In my final class on doubt at church I ended with a discussion about the benefits of doubt, the gift doubt can be to the church. Most of the time we think doubt is a problem, disease, or affliction. But doubt is also a gift that the church needs. Here was the list I shared:
1. Epistemological
This isn't news, but truth claims are more difficult in modernity. Particularly those outside of the range of science. Collectively, we've lost the meta-narrative (the big overarching story that shaped everyone's worldview) and have traded it in for more particular and local stories and perspectives. Big T Truth has been lost to little t truths. And this move isn't all bad. The stories of the weak and marginalized (their small t truths that were being written out of the history books by the Big T Truth of Empire) are slowly being recovered.
Doubters tend to flourish in the modern context. The fractured epistemological situation of modernity (often called "postmodernity") demands a degree of epistemic humility. Doubters are very comfortable with this. Doubters tend to shy away from shouting meta-narratives at people who don't believe in meta-narratives. That is, rather than lamenting the modern situation, as the fundamentalists do ("No one believes in Truth anymore!"), the doubters will "get" the modern person and, due to certain shared sympathies, be more likely to articulate the faith in a way that makes sense to outsiders.

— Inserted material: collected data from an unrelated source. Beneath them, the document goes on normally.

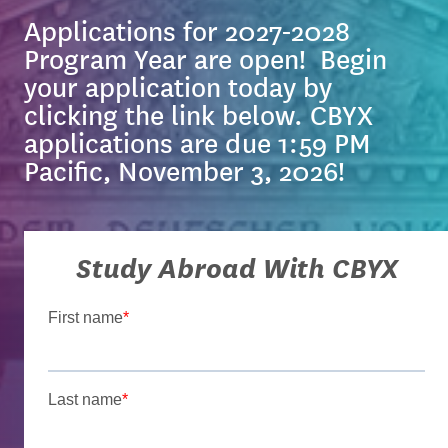
Applications for 2027-2028
Program Year are open! Begin
your application today by
clicking the link below. CBYX
applications are due
1:59 PM
Pacific, November 3, 2026!
Study Abroad With CBYX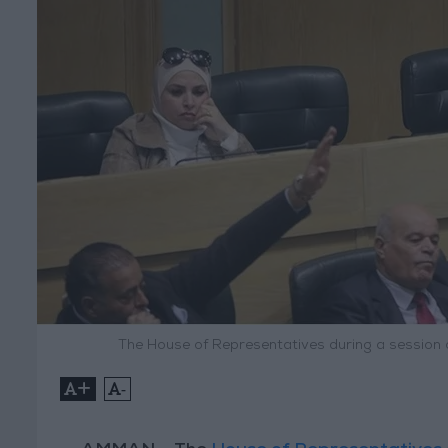
The House of Representatives during a session
+
-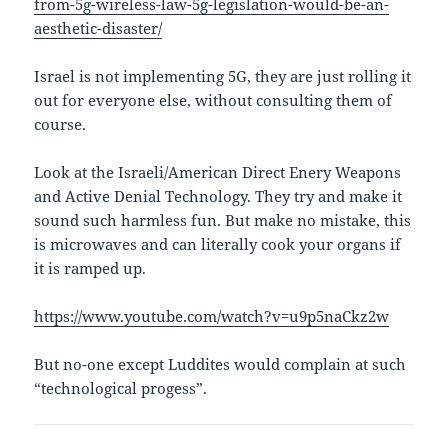
from-5g-wireless-law-5g-legislation-would-be-an-
aesthetic-disaster/
Israel is not implementing 5G, they are just rolling it
out for everyone else, without consulting them of
course.
Look at the Israeli/American Direct Enery Weapons
and Active Denial Technology. They try and make it
sound such harmless fun. But make no mistake, this
is microwaves and can literally cook your organs if
it is ramped up.
https://www.youtube.com/watch?v=u9p5naCkz2w
But no-one except Luddites would complain at such
“technological progess”.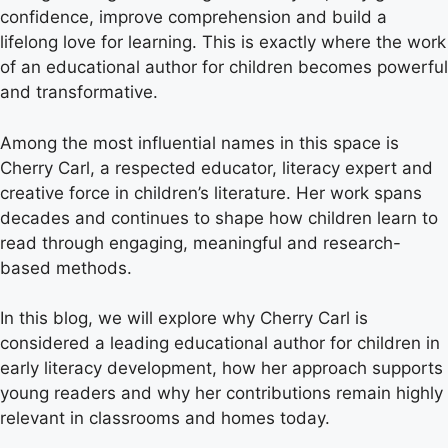
confidence, improve comprehension and build a
lifelong love for learning. This is exactly where the work
of an educational author for children becomes powerful
and transformative.
Among the most influential names in this space is
Cherry Carl, a respected educator, literacy expert and
creative force in children’s literature. Her work spans
decades and continues to shape how children learn to
read through engaging, meaningful and research-
based methods.
In this blog, we will explore why Cherry Carl is
considered a leading educational author for children in
early literacy development, how her approach supports
young readers and why her contributions remain highly
relevant in classrooms and homes today.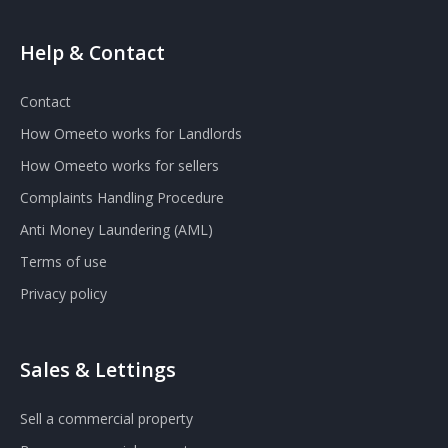
Help & Contact
Contact
How Omeeto works for Landlords
How Omeeto works for sellers
Complaints Handling Procedure
Anti Money Laundering (AML)
Terms of use
Privacy policy
Sales & Lettings
Sell a commercial property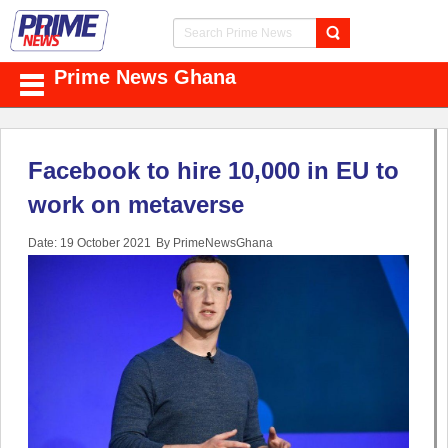
Prime News Ghana
Facebook to hire 10,000 in EU to
work on metaverse
Date: 19 October 2021
By PrimeNewsGhana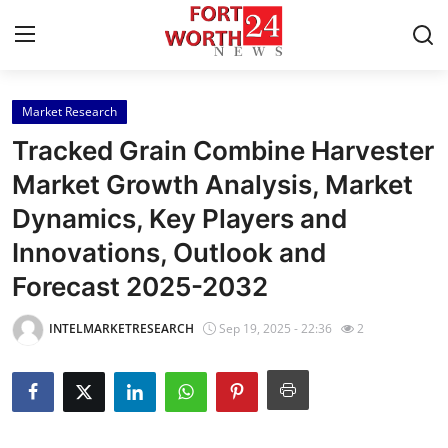
Market Research
Home
Tracked Grain Combine Harvester
Press Release
Market Growth Analysis, Market
Dynamics, Key Players and
Contact
Innovations, Outlook and
Privacy Policy
Forecast 2025-2032
About
INTELMARKETRESEARCH
Sep 19, 2025 - 22:36
2
News Network
Health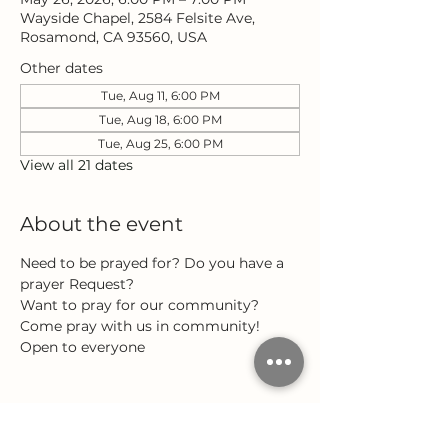
Wayside Chapel, 2584 Felsite Ave,
Rosamond, CA 93560, USA
Other dates
Tue, Aug 11, 6:00 PM
Tue, Aug 18, 6:00 PM
Tue, Aug 25, 6:00 PM
View all 21 dates
About the event
Need to be prayed for? Do you have a 
prayer Request?
Want to pray for our community?
Come pray with us in community!
Open to everyone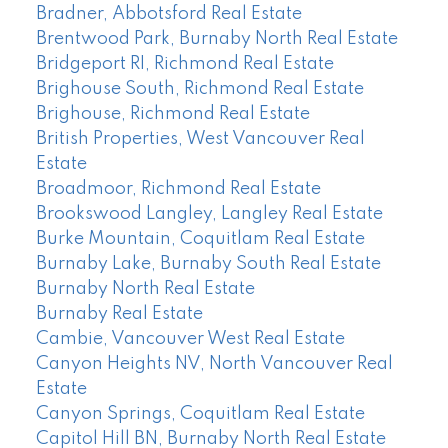
Bradner, Abbotsford Real Estate
Brentwood Park, Burnaby North Real Estate
Bridgeport RI, Richmond Real Estate
Brighouse South, Richmond Real Estate
Brighouse, Richmond Real Estate
British Properties, West Vancouver Real
Estate
Broadmoor, Richmond Real Estate
Brookswood Langley, Langley Real Estate
Burke Mountain, Coquitlam Real Estate
Burnaby Lake, Burnaby South Real Estate
Burnaby North Real Estate
Burnaby Real Estate
Cambie, Vancouver West Real Estate
Canyon Heights NV, North Vancouver Real
Estate
Canyon Springs, Coquitlam Real Estate
Capitol Hill BN, Burnaby North Real Estate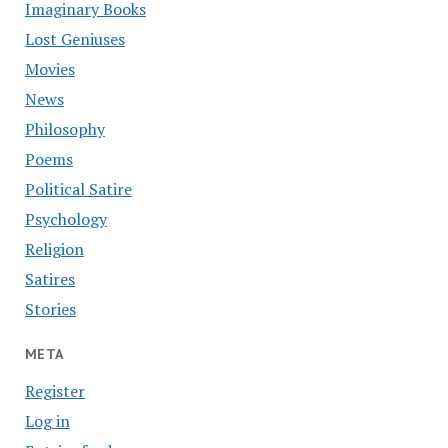
Imaginary Books
Lost Geniuses
Movies
News
Philosophy
Poems
Political Satire
Psychology
Religion
Satires
Stories
META
Register
Log in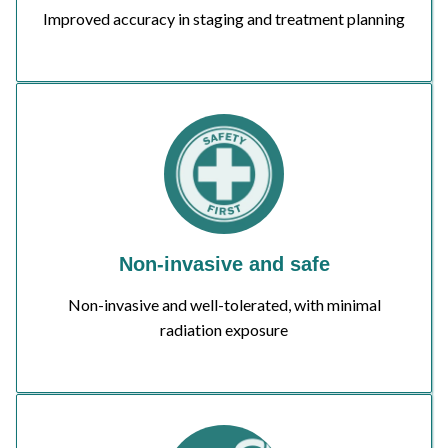
Improved accuracy in staging and treatment planning
Non-invasive and safe
Non-invasive and well-tolerated, with minimal
radiation exposure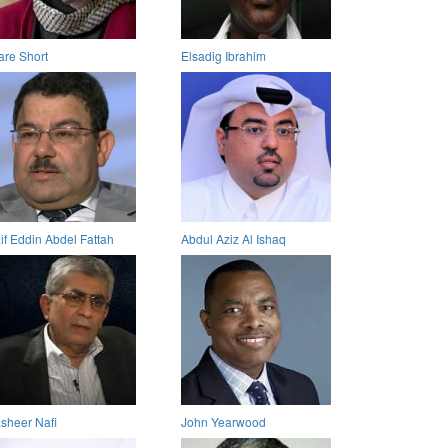
are Short
Elsadig Ibrahim
if Eddin Abdel Fattah
Abdul Aziz Al Ishaq
sheer Nafi
John Yearwood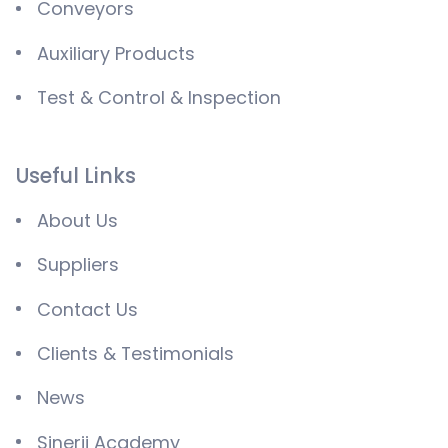
Conveyors
Auxiliary Products
Test & Control & Inspection
Useful Links
About Us
Suppliers
Contact Us
Clients & Testimonials
News
Sinerji Academy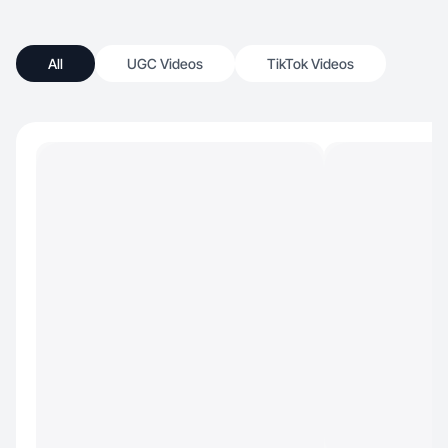
All
UGC Videos
TikTok Videos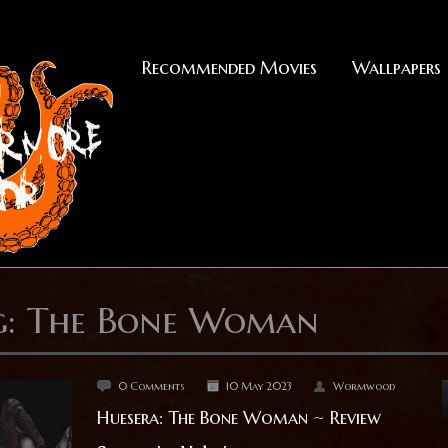
Recommended Movies
Wallpapers
g: The Bone Woman
0 Comments
10 May 2023
Wormwood
Huesera: The Bone Woman ~ Review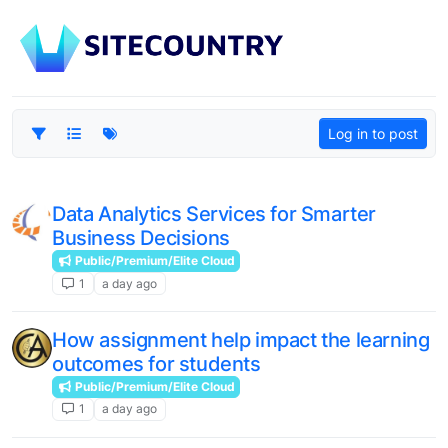
Log in to post
Data Analytics Services for Smarter
Business Decisions
Public/Premium/Elite Cloud
1
a day ago
How assignment help impact the learning
outcomes for students
Public/Premium/Elite Cloud
1
a day ago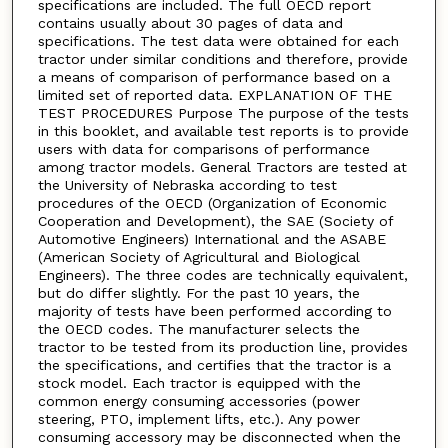
specifications are included. The full OECD report
contains usually about 30 pages of data and
specifications. The test data were obtained for each
tractor under similar conditions and therefore, provide
a means of comparison of performance based on a
limited set of reported data. EXPLANATION OF THE
TEST PROCEDURES Purpose The purpose of the tests
in this booklet, and available test reports is to provide
users with data for comparisons of performance
among tractor models. General Tractors are tested at
the University of Nebraska according to test
procedures of the OECD (Organization of Economic
Cooperation and Development), the SAE (Society of
Automotive Engineers) International and the ASABE
(American Society of Agricultural and Biological
Engineers). The three codes are technically equivalent,
but do differ slightly. For the past 10 years, the
majority of tests have been performed according to
the OECD codes. The manufacturer selects the
tractor to be tested from its production line, provides
the specifications, and certifies that the tractor is a
stock model. Each tractor is equipped with the
common energy consuming accessories (power
steering, PTO, implement lifts, etc.). Any power
consuming accessory may be disconnected when the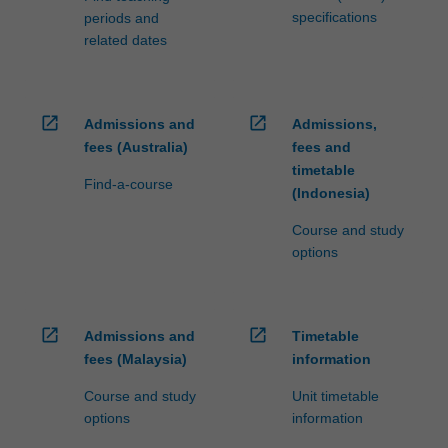
specifications
periods and
related dates
open_in_new
open_in_new
Admissions and
Admissions,
fees (Australia)
fees and
timetable
Find-a-course
(Indonesia)
Course and study
options
open_in_new
open_in_new
Admissions and
Timetable
fees (Malaysia)
information
Course and study
Unit timetable
options
information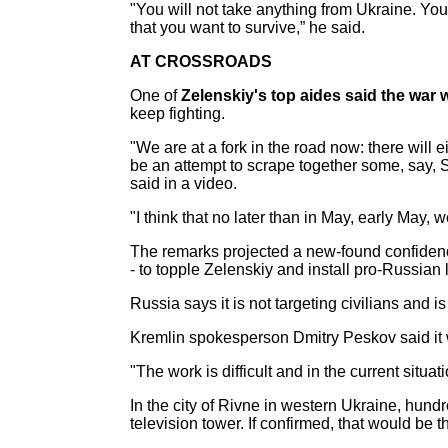
"You will not take anything from Ukraine. You 
that you want to survive,” he said.
AT CROSSROADS
One of
Zelenskiy's top aides said the war
keep fighting.
"We are at a fork in the road now: there will 
be an attempt to scrape together some, say, S
said in a video.
"I think that no later than in May, early May
The remarks projected a new-found confiden
- to topple Zelenskiy and install pro-Russian 
Russia says it is not targeting civilians and 
Kremlin spokesperson Dmitry Peskov said it wa
"The work is difficult and in the current situat
In the city of Rivne in western Ukraine, hundr
television tower. If confirmed, that would be t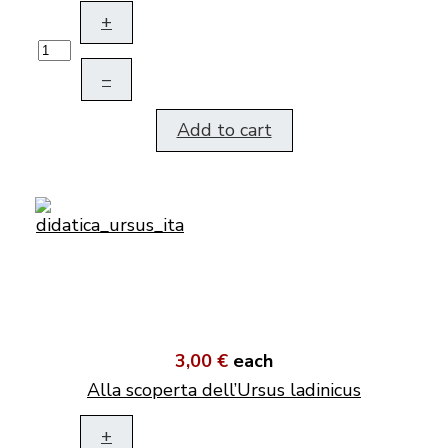
+
–
Add to cart
3,00 €
each
Alla scoperta dell’Ursus ladinicus
+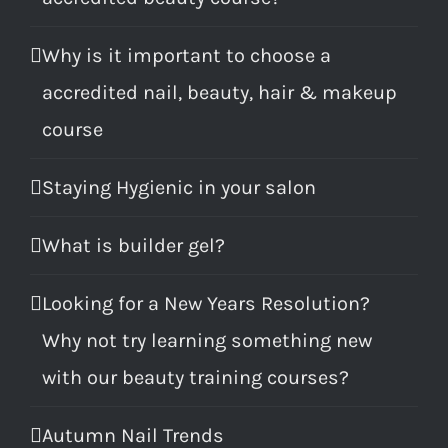
Why is it important to choose a
accredited nail, beauty, hair & makeup
course
Staying Hygienic in your salon
What is builder gel?
Looking for a New Years Resolution?
Why not try learning something new
with our beauty training courses?
Autumn Nail Trends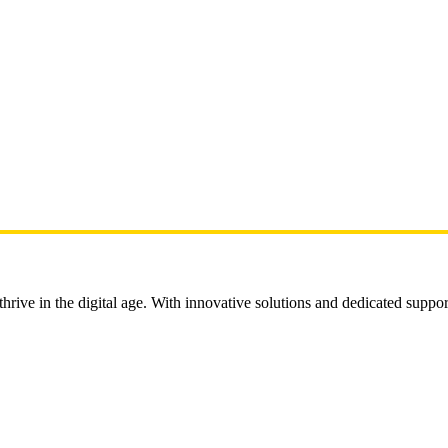
rive in the digital age. With innovative solutions and dedicated suppor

Doubters trade in paranoid shouting for intelligible conversation.
2. Moral
If statistics are to be believed, a great deal of the violence in the world is due to ideology. True believers are dangerous. Doubters, by contrast, tend to be pretty peaceable. Their self-suspicions tend to throw cold water on the violent impulses inherent in ideology and belief. Doubters will have softer more empathic hearts because the answers they seek are not yet within their possession. The answers are still "out there" to some extent. Thus, the doubter leans into the world with a hopeful expectation.
3. Missional
As a people sent into the world we are asked to receive the hospitality of others. To, in the words of Luke 10, "eat whatever is set before us." Doubters are very comfortable sitting at these tables because doubters have a natural curiosity about outsiders. For example, I asked my class full of doubters "How many of you, out of curiosity, have read the sacred writings of other world religions?" Almost all the hands went up. All those hands represent a great deal of human capital, a literacy that the church can utilize and lean upon. In short, within the church doubters tend to be the most knowledgeable persons about other world religions (or atheists). Consequently, doubters are often the best front line emissaries to outsiders.
4. Biblical
The assumption might be that doubters would make a church less biblical. However, in a certain key respect doubters often make the church more biblical. Many churches tend to be pretty selective in how they read the bible. These churches often "read around" the more difficult or embarrassing parts of the bible. You can see this vividly in the Lectionary itself. Doubters, by contrast, tend to be drawn to these parts of the bible and they insist that the church, as difficult as it might be, pay attention to these passages. Doubters insist that the whole bible be read. Warts and all.
5. Experiential
Doubters tend to be acutely aware of the fact that life is broken and disordered. Doubters struggle mightily with the problem of pain, evil and suffering. Thus, doubters resist the triumphalistic impulses within the church and insist that the church recognize that God is often absent and silent in the face of horrific suffering. Doubters insist that the witness of the church be an authentic and honest confrontation with the experience of the world. No praise without lament. Keep it real.
6. Apologetical
Fundamentalists continue to insist that apologetics (the defense of the faith) will be conducted through argumentation. This is symptomatic of a hollowed out, hyper-rationalistic faith, belief as intellectual assent. Thus, apologetics reduces to an intellectual debate. Not surprisingly, these efforts tend to flounder in modernity. By contrast, doubters, themselves not wholly convinced by the intellectual gambits of fundamentalists, will embody a "new apologetics." Doubters will insist on an apologetics based upon invitation and participation rather than argumentation. Faith, to make any sense at all, must be practiced first.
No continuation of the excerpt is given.